Synthetic Data Generation for Long-Tail Medical Image Classification: A Case Study in Skin Lesions
New AI pipeline creates realistic medical images to fix class imbalance and improve diagnosis.
Long-tailed class distributions are a persistent challenge in multi-class medical datasets, where rare but critical diseases (e.g., certain skin lesions) have very few training samples. Standard deep learning models severely underperform on these tail classes, and existing fixes—specialized architectures, rebalanced losses, or handcrafted augmentation—offer only marginal gains due to limited variability.

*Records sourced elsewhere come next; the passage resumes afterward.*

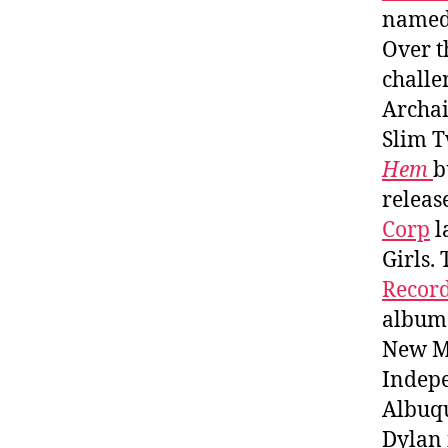
named 
Over t
challe
Archai
Slim T
Hem
b
releas
Corp
l
Girls.
Recor
album.
New Me
Indepe
Albuqu
Dylan 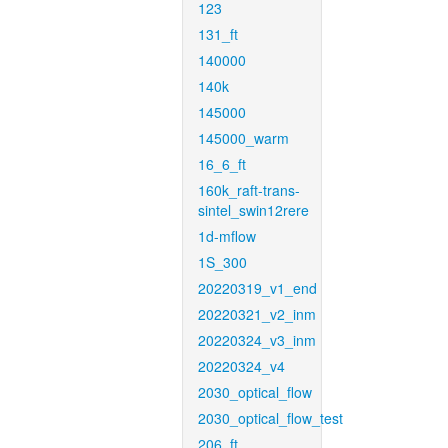
123
131_ft
140000
140k
145000
145000_warm
16_6_ft
160k_raft-trans-
sintel_swin12rere
1d-mflow
1S_300
20220319_v1_end
20220321_v2_inm
20220324_v3_inm
20220324_v4
2030_optical_flow
2030_optical_flow_test
206_ft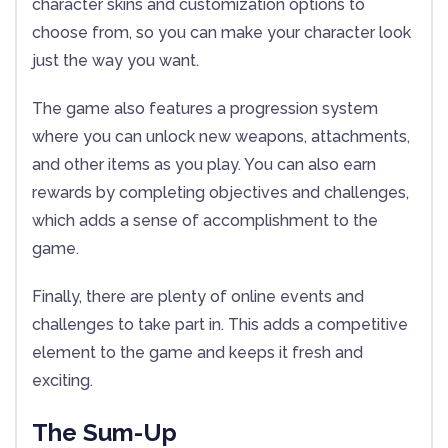
character skins and customization options to
choose from, so you can make your character look
just the way you want.
The game also features a progression system
where you can unlock new weapons, attachments,
and other items as you play. You can also earn
rewards by completing objectives and challenges,
which adds a sense of accomplishment to the
game.
Finally, there are plenty of online events and
challenges to take part in. This adds a competitive
element to the game and keeps it fresh and
exciting.
The Sum-Up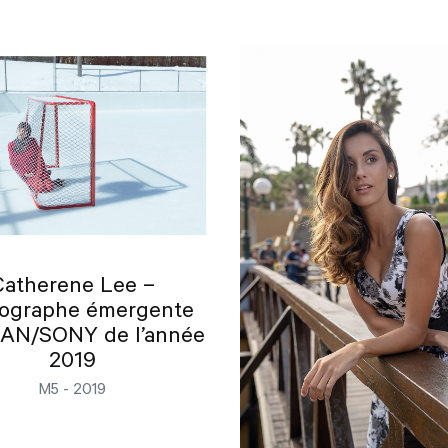
Catherene Lee –
ographe émergente
N/SONY de l’année
2019
M5 - 2019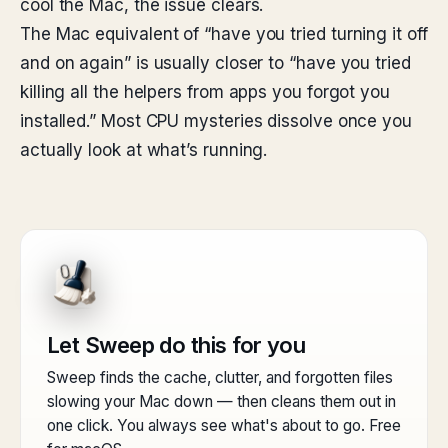
cool the Mac, the issue clears.
The Mac equivalent of “have you tried turning it off
and on again” is usually closer to “have you tried
killing all the helpers from apps you forgot you
installed.” Most CPU mysteries dissolve once you
actually look at what’s running.
Let Sweep do this for you
Sweep finds the cache, clutter, and forgotten files
slowing your Mac down — then cleans them out in
one click. You always see what's about to go. Free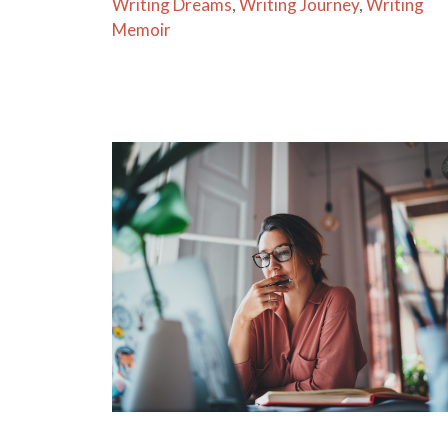
Writing Dreams
,
Writing Journey
,
Writing
Memoir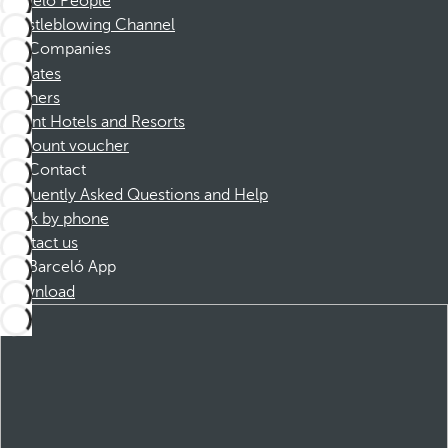
Barceló People
Whistleblowing Channel
Companies
Affiliates
Partners
Dorint Hotels and Resorts
Discount voucher
Contact
Frequently Asked Questions and Help
Book by phone
Contact us
Barceló App
Download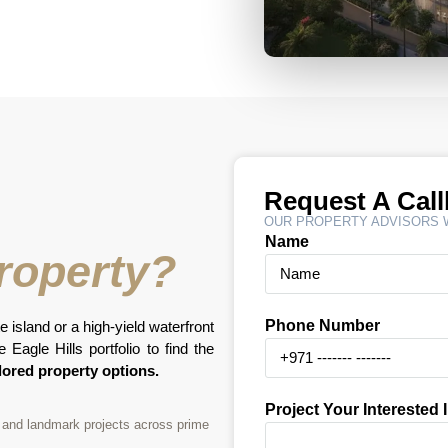
Request A Cal
OUR PROPERTY ADVISORS W
Name
Property?
Phone Number
e island or a high-yield waterfront
Eagle Hills portfolio to find the
lored property options.
Project Your Interested 
nt and landmark projects across prime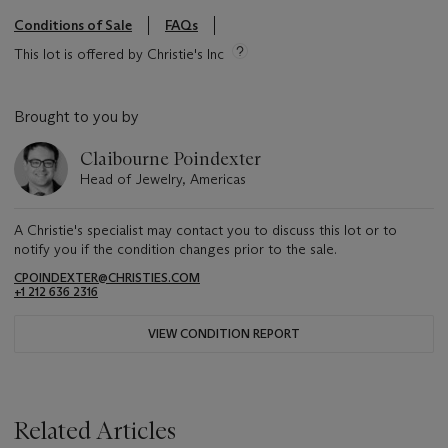
Conditions of Sale
FAQs
This lot is offered by Christie's Inc
Brought to you by
Claibourne Poindexter
Head of Jewelry, Americas
A Christie's specialist may contact you to discuss this lot or to
notify you if the condition changes prior to the sale.
CPOINDEXTER@CHRISTIES.COM
+1 212 636 2316
VIEW CONDITION REPORT
Related Articles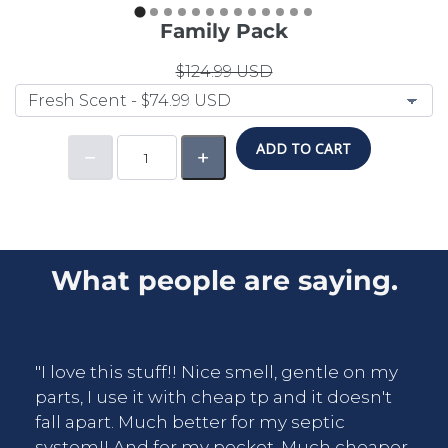
Family Pack
$124.99 USD
ADD TO CART
What people are saying.
"I love this stuff!! Nice smell, gentle on my
parts, I use it with cheap tp and it doesn't
fall apart. Much better for my septic
system!! And for my pocket. Much cheaper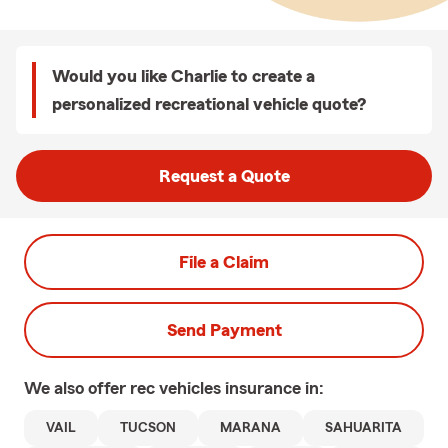
Would you like Charlie to create a
personalized recreational vehicle quote?
Request a Quote
File a Claim
Send Payment
We also offer
rec vehicles
insurance in:
VAIL
TUCSON
MARANA
SAHUARITA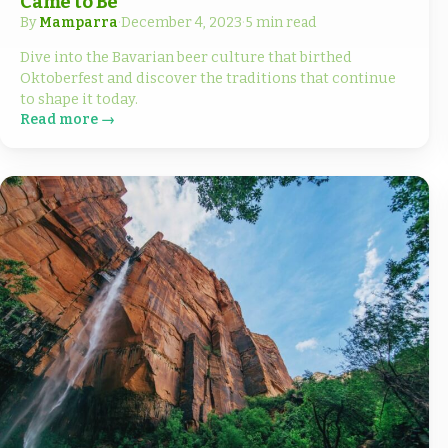
Came to Be
By
Mamparra
·
December 4, 2023
·
5 min read
Dive into the Bavarian beer culture that birthed
Oktoberfest and discover the traditions that continue
to shape it today.
Read more →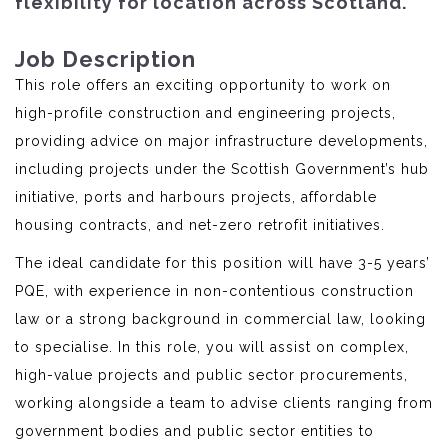
flexibility for location across Scotland.
Job Description
This role offers an exciting opportunity to work on
high-profile construction and engineering projects,
providing advice on major infrastructure developments,
including projects under the Scottish Government’s hub
initiative, ports and harbours projects, affordable
housing contracts, and net-zero retrofit initiatives.
The ideal candidate for this position will have 3-5 years’
PQE, with experience in non-contentious construction
law or a strong background in commercial law, looking
to specialise. In this role, you will assist on complex,
high-value projects and public sector procurements,
working alongside a team to advise clients ranging from
government bodies and public sector entities to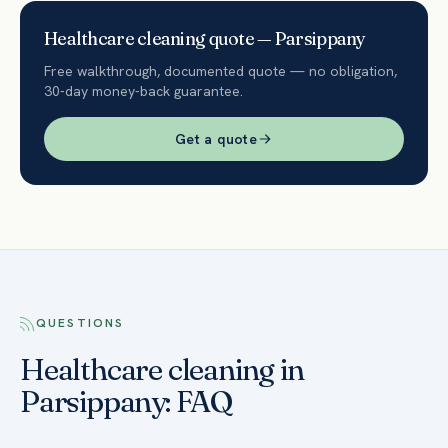
Healthcare
cleaning quote —
Parsippany
Free walkthrough, documented quote — no obligation,
30-day money-back guarantee.
Get a quote
QUESTIONS
Healthcare cleaning in
Parsippany: FAQ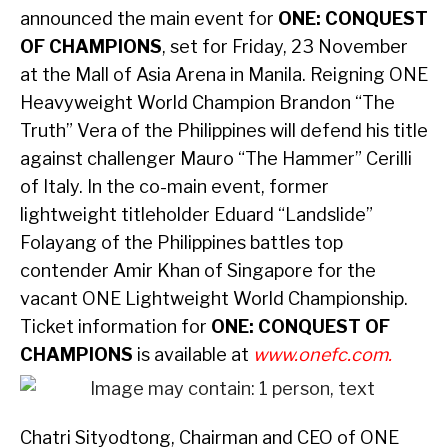
announced the main event for
ONE: CONQUEST
OF CHAMPIONS
, set for Friday, 23 November
at the Mall of Asia Arena in Manila. Reigning ONE
Heavyweight World Champion Brandon “The
Truth” Vera of the Philippines will defend his title
against challenger Mauro “The Hammer” Cerilli
of Italy. In the co-main event, former
lightweight titleholder Eduard “Landslide”
Folayang of the Philippines battles top
contender Amir Khan of Singapore for the
vacant ONE Lightweight World Championship.
Ticket information for
ONE: CONQUEST OF
CHAMPIONS
is available at
www.onefc.com
.
Chatri Sityodtong, Chairman and CEO of ONE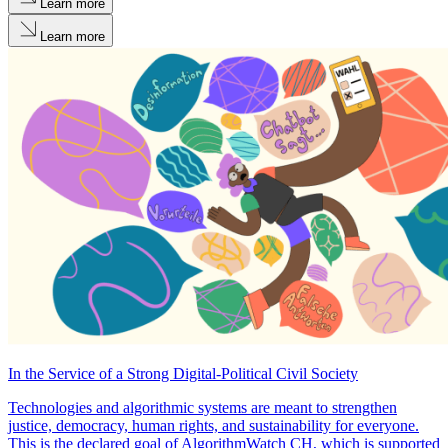
Learn more
Learn more
In the Service of a Strong Digital-Political Civil Society
Technologies and algorithmic systems are meant to strengthen
justice, democracy, human rights, and sustainability for everyone.
This is the declared goal of AlgorithmWatch CH, which is supported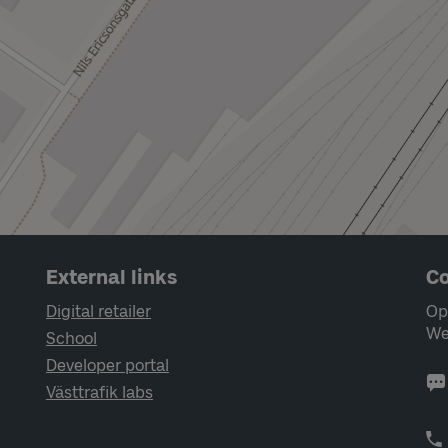
External links
Co
Digital retailer
Op
We
School
Developer portal
Västtrafik labs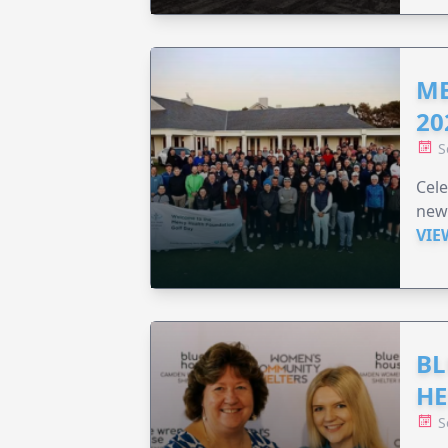
ME
20
S
Cele
new
VIE
BL
HE
S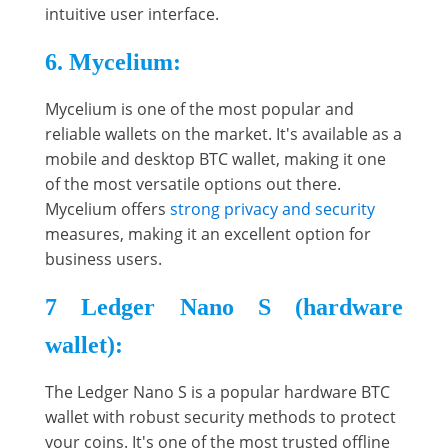
intuitive user interface.
6. Mycelium:
Mycelium is one of the most popular and
reliable wallets on the market. It's available as a
mobile and desktop BTC wallet, making it one
of the most versatile options out there.
Mycelium offers
strong privacy and security
measures, making it an excellent option for
business users.
7 Ledger Nano S (hardware
wallet):
The Ledger Nano S is a popular hardware BTC
wallet with robust security methods to protect
your coins. It's one of the most trusted offline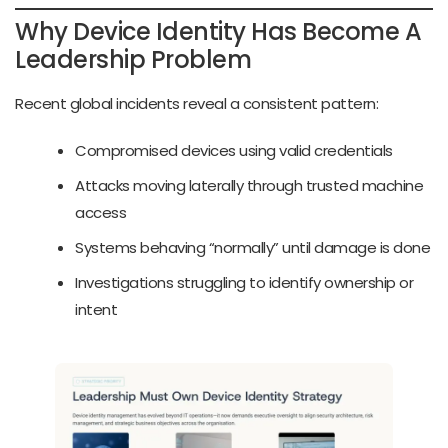
Why Device Identity Has Become A
Leadership Problem
Recent global incidents reveal a consistent pattern:
Compromised devices using valid credentials
Attacks moving laterally through trusted machine
access
Systems behaving “normally” until damage is done
Investigations struggling to identify ownership or
intent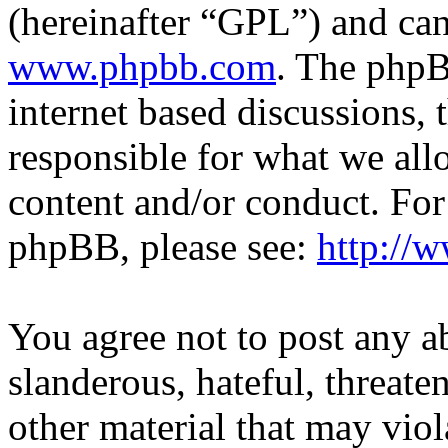
(hereinafter “GPL”) and c
www.phpbb.com
. The phpB
internet based discussions,
responsible for what we all
content and/or conduct. For
phpBB, please see:
http://
You agree not to post any a
slanderous, hateful, threate
other material that may viol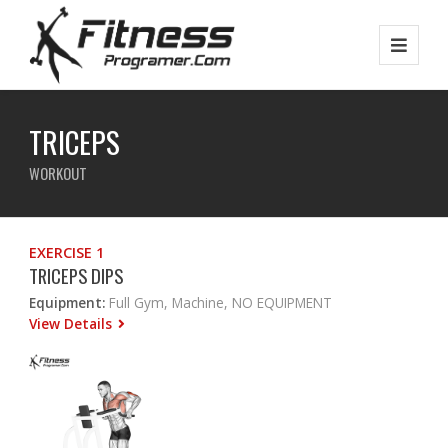
TRICEPS
WORKOUT
EXERCISE 1
TRICEPS DIPS
Equipment:
Full Gym, Machine, NO EQUIPMENT
View Details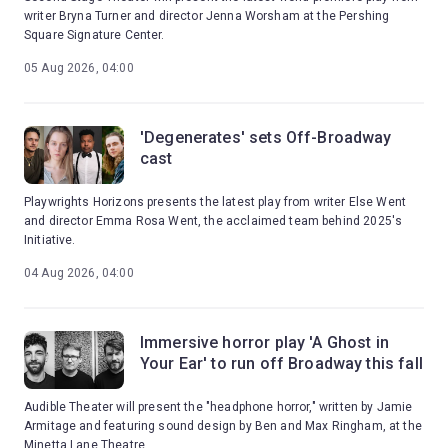
writer Bryna Turner and director Jenna Worsham at the Pershing
Square Signature Center.
05 Aug 2026, 04:00
'Degenerates' sets Off-Broadway
cast
Playwrights Horizons presents the latest play from writer Else Went
and director Emma Rosa Went, the acclaimed team behind 2025's
Initiative.
04 Aug 2026, 04:00
Immersive horror play 'A Ghost in
Your Ear' to run off Broadway this fall
Audible Theater will present the "headphone horror," written by Jamie
Armitage and featuring sound design by Ben and Max Ringham, at the
Minetta Lane Theatre.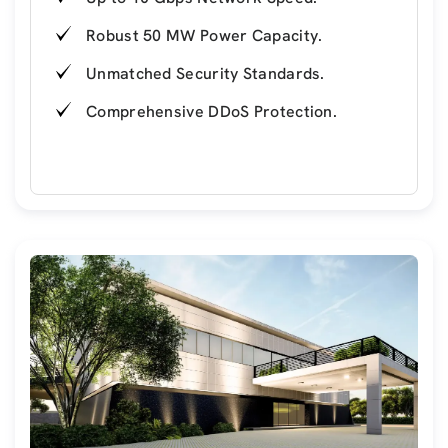
Robust 50 MW Power Capacity.
Unmatched Security Standards.
Comprehensive DDoS Protection.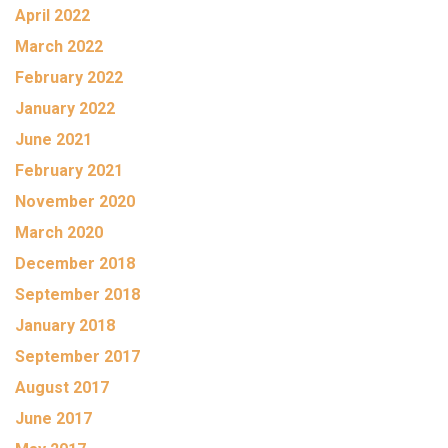
April 2022
March 2022
February 2022
January 2022
June 2021
February 2021
November 2020
March 2020
December 2018
September 2018
January 2018
September 2017
August 2017
June 2017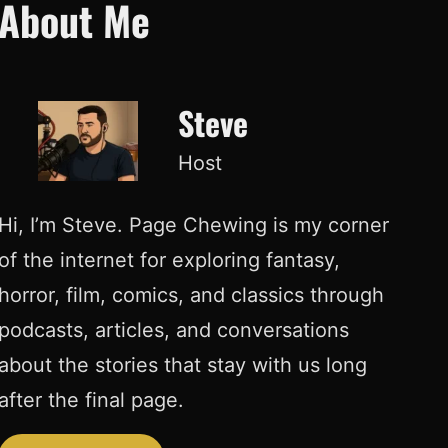
About Me
Steve
Host
Hi, I’m Steve. Page Chewing is my corner
of the internet for exploring fantasy,
horror, film, comics, and classics through
podcasts, articles, and conversations
about the stories that stay with us long
after the final page.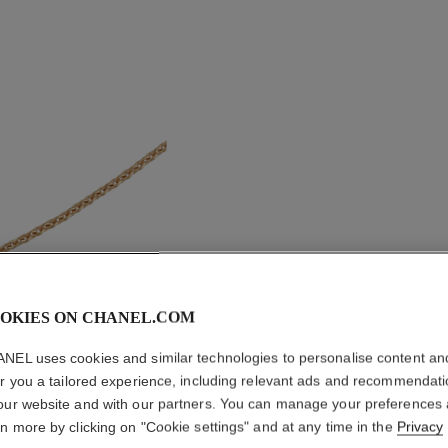
OKIES ON CHANEL.COM
NEL uses cookies and similar technologies to personalise content an
er you a tailored experience, including relevant ads and recommendat
COCO N
our website and with our partners. You can manage your preferences
rn more by clicking on "Cookie settings" and at any time in the
Privacy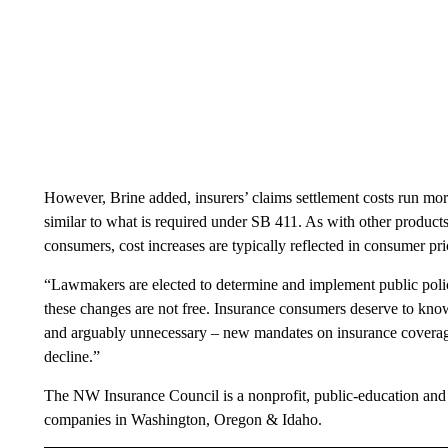
However, Brine added, insurers’ claims settlement costs run mo
similar to what is required under SB 411. As with other products
consumers, cost increases are typically reflected in consumer pri
“Lawmakers are elected to determine and implement public polic
these changes are not free. Insurance consumers deserve to know
and arguably unnecessary – new mandates on insurance coverage
decline.”
The NW Insurance Council is a nonprofit, public-education and
companies in Washington, Oregon & Idaho.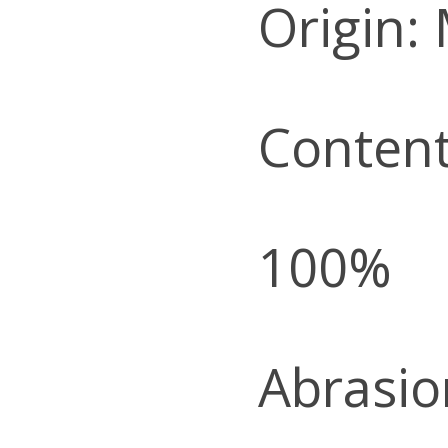
Origin:
Content
100%
Abrasio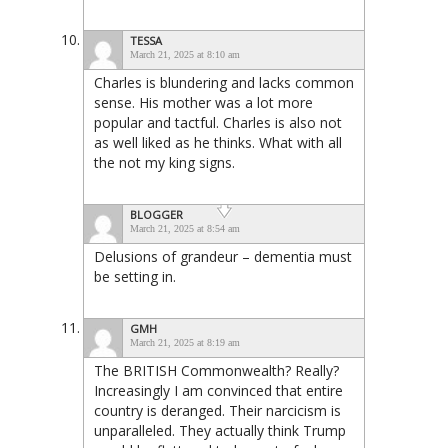
TESSA
March 21, 2025 at 8:10 am
Charles is blundering and lacks common
sense. His mother was a lot more
popular and tactful. Charles is also not
as well liked as he thinks. What with all
the not my king signs.
BLOGGER
March 21, 2025 at 8:54 am
Delusions of grandeur – dementia must
be setting in.
GMH
March 21, 2025 at 8:19 am
The BRITISH Commonwealth? Really?
Increasingly I am convinced that entire
country is deranged. Their narcicism is
unparalleled. They actually think Trump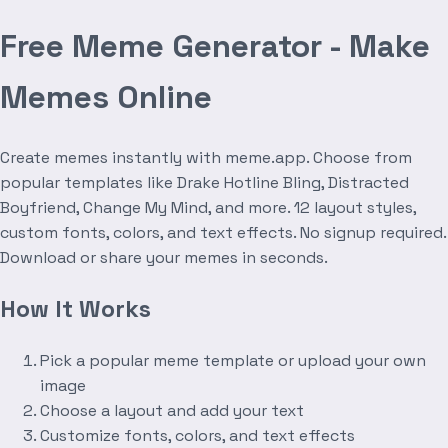
Free Meme Generator - Make
Memes Online
Create memes instantly with meme.app. Choose from
popular templates like Drake Hotline Bling, Distracted
Boyfriend, Change My Mind, and more. 12 layout styles,
custom fonts, colors, and text effects. No signup required.
Download or share your memes in seconds.
How It Works
Pick a popular meme template or upload your own
image
Choose a layout and add your text
Customize fonts, colors, and text effects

To overcome this, the team developed a diffusion-model-driven pipeline combining inpainting and an Out-of-Distribution (OOD) post-selection step. The inpainting diffusion model synthesizes realistic lesion images by filling in masked regions, while the OOD filter ensures only clinically meaningful and diverse samples are kept. Tested on the large, imbalanced ISIC2019 skin lesion dataset, the approach yielded substantial overall gains, with a 28% improvement on the class with the fewest samples, demonstrating diffusion-based augmentation as a powerful tool for medical AI robustness.
- Novel pipeline uses inpainting diffusion model + OOD post-selection to generate diverse synthetic medical images.
- Achieves over 28% improvement on the rarest skin lesion class in the ISIC2019 benchmark.
- Addresses long-tail imbalance, enabling better AI diagnostic accuracy for rare, high-risk diseases.
Why It Matters
Improves AI diagnosis of rare diseases by generating realistic synthetic data, reducing critical misdiagnoses.